このRNNの構成と機能の組み合わせが増えており、リアルタイム性能の基準を満たしたプロダクションコードを迅速に展開するという課題も発生している。開発者は、手書きのコードを最適化するため、数か月の遅れが出る場合もある。その結果、対話型AIの利用は少数の企業だけに限られてきた。

TensorRT 7のディープラーニングコンパイラを使うことで、開発者が独自の自動音声認識ネットワークや、テキストから音声への変換のためのWaveRNNやTacotron 2などのネットワークを自動的に最適化できるようになり、低遅延を実現する。同コンパイラにより、自然言語処理のためのBERTのようなトランスフォーマーベースのモデルも最適化が可能だ。

また、TensorRT 7により、トレーニング済みのニューラルネットワークを短期間で最適化、検証および展開が可能になるため、ハイパースケール データセンターや組み込み・単体のGPUプラットフォームで推論が可能になる。

NVIDIAの推論プラットフォームには、TensorRT、複数のNVIDIA CUDA-X AIライブラリおよびNVIDIA GPUが含まれ、画像分類や不正検知、セグメンテーション、物体検知、レコメンド エンジンといった対話型AI以外のアプリケーションにも、低遅延かつ高スループットの推論を実現する。

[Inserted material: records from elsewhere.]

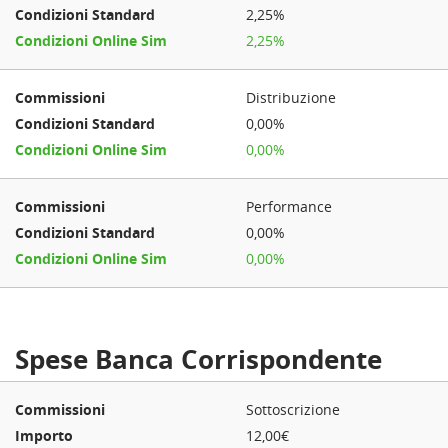
2,25%
2,25%
Distribuzione
0,00%
0,00%
Performance
0,00%
0,00%
Spese Banca Corrispondente
Sottoscrizione
12,00€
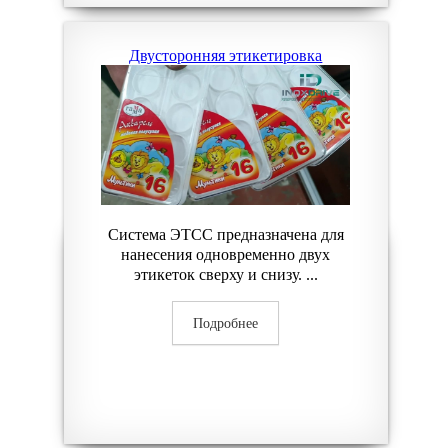
Двусторонняя этикетировка
Система ЭТСС предназначена для
нанесения одновременно двух
этикеток сверху и снизу. ...
Подробнее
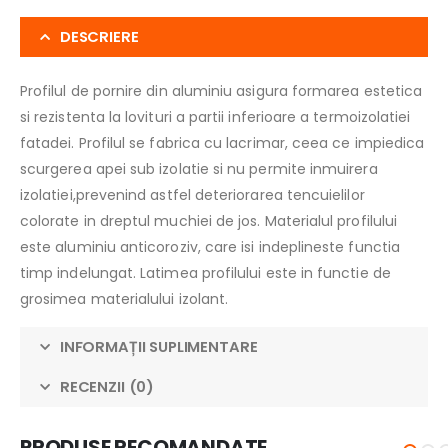
DESCRIERE
Profilul de pornire din aluminiu asigura formarea estetica
si rezistenta la lovituri a partii inferioare a termoizolatiei
fatadei. Profilul se fabrica cu lacrimar, ceea ce impiedica
scurgerea apei sub izolatie si nu permite inmuirera
izolatiei,prevenind astfel deteriorarea tencuielilor
colorate in dreptul muchiei de jos. Materialul profilului
este aluminiu anticoroziv, care isi indeplineste functia
timp indelungat. Latimea profilului este in functie de
grosimea materialului izolant.
INFORMAȚII SUPLIMENTARE
RECENZII (0)
PRODUSE RECOMANDATE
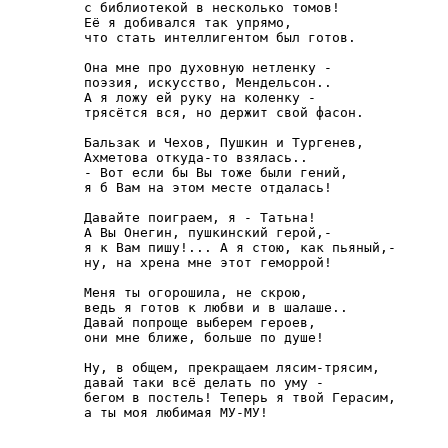
с библиотекой в несколько томов!

Её я добивался так упрямо,

что стать интеллигентом был готов.

Она мне про духовную нетленку -

поэзия, искусство, Мендельсон..

А я ложу ей руку на коленку -

трясётся вся, но держит свой фасон.

Бальзак и Чехов, Пушкин и Тургенев,

Ахметова откуда-то взялась..

- Вот если бы Вы тоже были гений,

я б Вам на этом месте отдалась!

Давайте поиграем, я - Татьна!

А Вы Онегин, пушкинский герой,-

я к Вам пишу!... А я стою, как пьяный,-

ну, на хрена мне этот геморрой!

Меня ты огорошила, не скрою,

ведь я готов к любви и в шалаше..

Давай попроще выберем героев,

они мне ближе, больше по душе!

Ну, в общем, прекращаем лясим-трясим,

давай таки всё делать по уму -

бегом в постель! Теперь я твой Герасим,

а ты моя любимая МУ-МУ! 
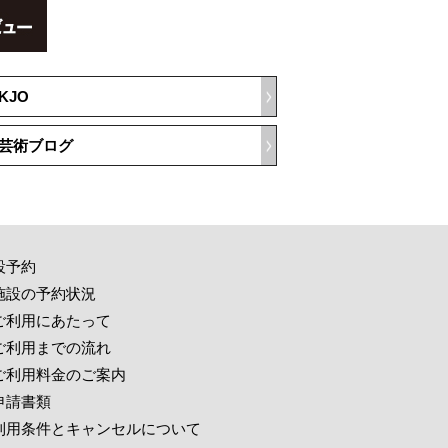
KJO
芸術ブログ
設予約
施設の予約状況
ご利用にあたって
ご利用までの流れ
ご利用料金のご案内
申請書類
利用条件とキャンセルについて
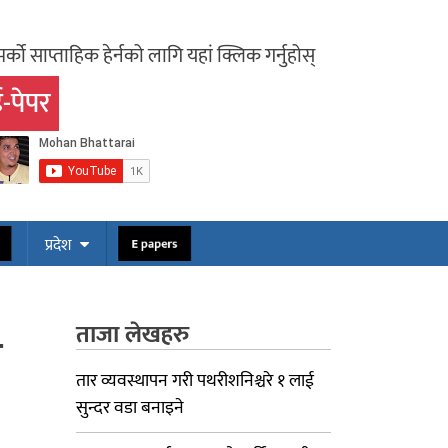
र्को साप्ताहिक हेर्नको लागि यहां क्लिक गर्नुहोस्
-पेपर
ोस
E papers
प्रदेश
ताजा लेखहरु
ा
तार व्यवस्थापन गरी पथरीशनिश्चरे १ लाई
सुन्दर वडा बनाइने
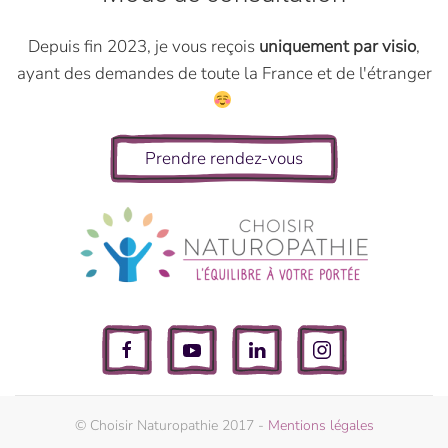
Depuis fin 2023, je vous reçois
uniquement par visio
,
ayant des demandes de toute la France et de l'étranger
Prendre rendez-vous
© Choisir Naturopathie 2017 -
Mentions légales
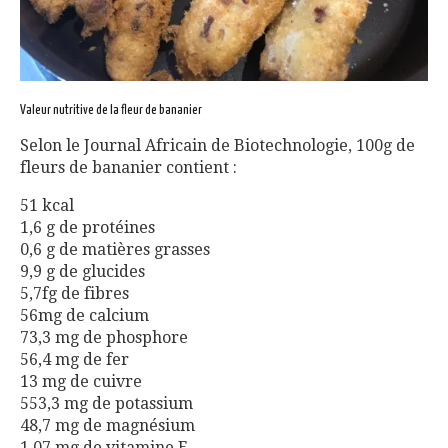
Valeur nutritive de la fleur de bananier
Selon le Journal Africain de Biotechnologie, 100g de
fleurs de bananier contient :
51 kcal
1,6 g de protéines
0,6 g de matières grasses
9,9 g de glucides
5,7fg de fibres
56mg de calcium
73,3 mg de phosphore
56,4 mg de fer
13 mg de cuivre
553,3 mg de potassium
48,7 mg de magnésium
1,07 mg de vitamine E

GTC Chinaの基調講演にて、NVIDIAの創業者/CEO であるジェンスン フアン氏は、次のように述べた。「私たちはAIの新しい章を迎えました。機械が人間の言語をリアルタイムで理解する能力を持つようになります。TensorRT 7により、これが実現され、より自然に人間とAIとのやり取りを可能にする、より高速でよりスマートな対話型AIサービスを構築し展開するためのツールを世界中の開発者に提供します。」

TensorRT 7は、近日中にTensorRTウェブページを通じて、NVIDIA開発者プログラムのメンバーに無償で提供される。最新バージョンのプラグイン、パーサーおよびサンプルは、TensorRT GitHub リポジトリからオープンソースとして入手することも可能だ。